En tout état de cause, il n’est pas dit que la stratégie électorale d’Emmanuel Macron fonctionne. On pourrait ainsi retrouver aux législatives une France segmentée en quatre, mais avec un pôle à gauche plus fort que ce qu’il était au 1er tour. Et, si cette stratégie fonctionne néanmoins, elle risque fort de prendre l’apparence d’une énorme tambouille électorale qui provoquera un haut le cœur chez une majorité des électeurs. En ce cas, on aurait une tripartition de la vie politique française, mais l’éclatement de la droite traditionnelle ne se ferait pas sans conséquences, et pourrait renforcer le parti qui sera issu du Front National.
Tel est bien le dilemme dans lequel se trouve Emmanuel Macron : il doit en faire assez pour provoquer l’éclatement de la droite traditionnelle, mais au risque de provoquer et le passage de ce qui reste d’électorat de gauche au P « S » vers Jean-Luc Mélenchon, et de provoquer le passage d’une partie de l’électorat de droite vers Marine le Pen.
Cette dernière indique qu’elle souhaite faire évoluer le Front National. Si cette évolution devait se limiter à un changement de nom, l’effet qu’elle peut en attendre sera des plus limité. Elle a payé au prix fort les voltefaces de la fin de la campagne et un débat exécrable. En fait, lancée sur une dynamique clairement ascendante au sortir du 1er tour, ou les intentions de votes la mettaient à 38%, elle avait atteint en quelques jours les 42%. De ce niveau, elle est retombée à 34% au soir du 2ème tour. On peut estimer qu’elle a perdu au moins 2,5 millions de votes du fait de ses tergiversations et ses palinodies sur des sujets de la plus haute importance comme la question de la sortie de l’Euro ou la question de l’âge de départ à la retraite. Il reste à savoir si l’électorat gardera en mémoire la fort mauvaise image qu’elle a donnée dans la dernière semaine de la campagne. Si tel devait en être le cas, la capacité à attirer des électeurs des Républicains pour les élections législatives en serait altérée.
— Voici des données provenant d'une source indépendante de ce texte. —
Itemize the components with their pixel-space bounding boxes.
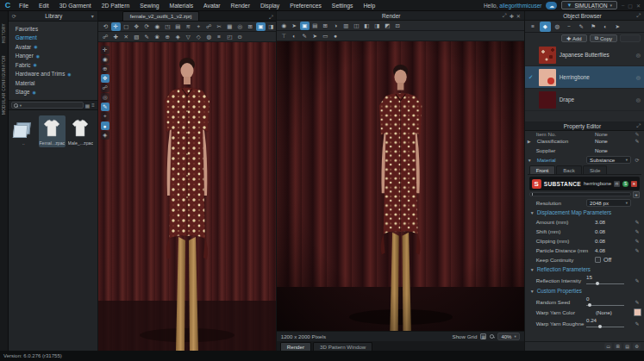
render-props-icon[interactable]: ▤: [310, 22, 320, 30]
menu-item-help[interactable]: Help: [358, 3, 380, 9]
flower-icon[interactable]: ❀: [153, 33, 162, 41]
visibility-icon[interactable]: ◎: [636, 52, 641, 58]
render-pen-icon[interactable]: ✎: [300, 32, 309, 40]
fabric-list-item[interactable]: Japanese Butterflies◎: [525, 44, 644, 66]
render-light-icon[interactable]: ⊤: [279, 32, 289, 40]
dot-icon[interactable]: ⊙: [235, 33, 245, 41]
menu-item-settings[interactable]: Settings: [327, 3, 359, 9]
menu-item-3d-garment[interactable]: 3D Garment: [54, 3, 97, 9]
style-icon[interactable]: ▤: [173, 22, 183, 31]
render-env-icon[interactable]: ◐: [290, 32, 299, 40]
sewing-pen-icon[interactable]: ✎: [576, 22, 587, 32]
gizmo-move-icon[interactable]: ✛: [111, 22, 121, 31]
edit-pencil-icon[interactable]: ✎: [633, 238, 641, 244]
menu-item-2d-pattern[interactable]: 2D Pattern: [97, 3, 135, 9]
render-left-icon[interactable]: ◧: [362, 22, 372, 30]
library-refresh-icon[interactable]: ⟳: [12, 13, 16, 19]
close-icon[interactable]: ✕: [636, 3, 641, 9]
minimize-icon[interactable]: –: [622, 3, 624, 9]
menu-item-avatar[interactable]: Avatar: [198, 3, 226, 9]
fabric-ball-icon[interactable]: ◐: [600, 22, 611, 32]
link-icon[interactable]: ☍: [204, 22, 214, 31]
rail-tab-history[interactable]: HISTORY: [2, 23, 6, 43]
settings-gear-icon[interactable]: ⚙: [633, 343, 641, 350]
diamond-icon[interactable]: ◇: [194, 33, 203, 41]
project-tab[interactable]: female_v2_outfit_1_v2.zprj: [122, 11, 200, 21]
close-icon[interactable]: ✕: [516, 13, 521, 19]
value-slider[interactable]: [586, 302, 624, 308]
camera-icon[interactable]: ◨: [266, 22, 276, 31]
camera-view-icon[interactable]: ◉: [101, 55, 109, 64]
render-sphere-icon[interactable]: ●: [331, 32, 341, 40]
property-value-field[interactable]: 15: [586, 274, 622, 280]
pen-icon[interactable]: ✎: [142, 33, 152, 41]
object-browser-float-icon[interactable]: ⤢: [636, 13, 641, 19]
pin-icon[interactable]: ☍: [101, 33, 110, 41]
corner-icon[interactable]: ◰: [225, 33, 234, 41]
cloud-icon[interactable]: ☁: [546, 2, 557, 9]
pose-icon[interactable]: ✛: [101, 46, 109, 54]
hatch-icon[interactable]: ▧: [132, 33, 141, 41]
library-category-material[interactable]: Material: [9, 78, 97, 88]
menu-item-edit[interactable]: Edit: [34, 3, 54, 9]
render-plane-icon[interactable]: ▭: [321, 32, 330, 40]
bind-icon[interactable]: ☍: [101, 84, 109, 92]
edit-pencil-icon[interactable]: ✎: [633, 138, 641, 144]
property-value-field[interactable]: 3.08: [595, 219, 631, 225]
remove-icon[interactable]: ✕: [631, 181, 637, 187]
menu-item-sewing[interactable]: Sewing: [134, 3, 164, 9]
render-rows-icon[interactable]: ▥: [341, 22, 351, 30]
focus-icon[interactable]: ⌖: [101, 112, 109, 121]
render-zoom-select[interactable]: 40%▾: [497, 333, 519, 340]
library-category-hanger[interactable]: Hanger◉: [9, 52, 97, 61]
avatar-icon[interactable]: ◍: [552, 22, 563, 32]
render-tab-3d-pattern-window[interactable]: 3D Pattern Window: [313, 342, 372, 351]
light-icon[interactable]: ◎: [235, 22, 245, 31]
color-swatch[interactable]: [634, 308, 641, 316]
avatar-dot-icon[interactable]: ●: [101, 121, 109, 130]
property-value-field[interactable]: 4.08: [595, 247, 631, 253]
collapse-arrow-icon[interactable]: ▼: [528, 158, 533, 163]
render-arrow-icon[interactable]: ➤: [310, 32, 320, 40]
slider-thumb[interactable]: [596, 282, 599, 285]
trim-icon[interactable]: −: [564, 22, 575, 32]
substance-sync-icon[interactable]: S: [622, 181, 628, 187]
substance-seek-bar[interactable]: [529, 192, 631, 196]
render-corner-icon[interactable]: ◩: [383, 22, 392, 30]
app-logo[interactable]: C: [2, 1, 14, 10]
view-grid-icon[interactable]: ▦: [85, 103, 91, 109]
menu-item-preferences[interactable]: Preferences: [284, 3, 327, 9]
property-editor-float-icon[interactable]: ⤢: [636, 123, 641, 129]
pan-icon[interactable]: ✥: [132, 22, 141, 31]
menu-item-file[interactable]: File: [14, 3, 34, 9]
attach-icon[interactable]: ⊕: [163, 33, 172, 41]
search-filter-caret-icon[interactable]: ▾: [20, 103, 22, 108]
value-slider[interactable]: [586, 281, 624, 286]
page-list-icon[interactable]: ▤: [623, 343, 631, 350]
rotate-icon[interactable]: ⟳: [142, 22, 152, 31]
texture-icon[interactable]: ▦: [225, 22, 234, 31]
edit-pencil-icon[interactable]: ✎: [633, 219, 641, 225]
tab-float-icon[interactable]: ⤢: [269, 15, 276, 21]
user-name-link[interactable]: allegorithmicuser: [499, 3, 541, 9]
substance-material-card[interactable]: SSUBSTANCEherringbone⊡S✕: [529, 177, 640, 190]
render-window-titlebar[interactable]: Render ⤢✚✕: [277, 11, 524, 21]
viewport-3d-scene[interactable]: ✛◉⊕✥☍◎✎⌖●◈: [98, 42, 276, 351]
down-icon[interactable]: ▽: [184, 33, 193, 41]
library-item[interactable]: Femal...zpac: [39, 115, 66, 147]
property-value[interactable]: None: [595, 147, 631, 153]
wind-icon[interactable]: ≋: [184, 22, 193, 31]
property-value-field[interactable]: 0.08: [595, 238, 631, 244]
keep-continuity-toggle[interactable]: Off: [595, 257, 631, 263]
render-grid-icon[interactable]: ⊞: [321, 22, 330, 30]
page-prev-icon[interactable]: ▭: [604, 343, 612, 350]
section-header-displacement-map-parameters[interactable]: ▼Displacement Map Parameters: [528, 208, 641, 217]
property-value-field[interactable]: 0.08: [595, 228, 631, 234]
expand-arrow-icon[interactable]: ▶: [528, 139, 533, 144]
expand-icon[interactable]: ⊡: [614, 181, 620, 187]
property-value[interactable]: None: [595, 138, 631, 144]
rail-tab-modular-configurator[interactable]: MODULAR CONFIGURATOR: [2, 55, 6, 115]
target-icon[interactable]: ⌖: [194, 22, 203, 31]
visibility-icon[interactable]: ◎: [636, 74, 641, 80]
edit-pencil-icon[interactable]: ✎: [633, 277, 641, 283]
Jean-Luc Mélenchon, quant à lui, n’a pas à rougir de sa campagne pour le 1ertour, où il s’est battu comme un beau diable face à une presse extrêmement hostile, n’hésitant pas à dénaturer et caricaturer ses positions. Son attitude pour le second tour, en dépit de pressions honteuses, a été un succès. Mais, les divergences qui existent aujourd’hui entre la France Insoumise et l’appareil du PCF, les accords et les petits arrangements de dernière heure, vont malheureusement peser non pas tant sur la campagne mais sur les résultats.
L’enjeu des législatives
On voit bien désormais que le principal enjeu des législatives qui viennent sera de savoir si le parti d’Emmanuel Macron, dont la stratégie est aujourd’hui en passe de se clarifier, atteindra la majorité absolue des députés, voire pourrait atteindre cette même majorité au prix d’une alliance avec ce qui survivrait du P « S ».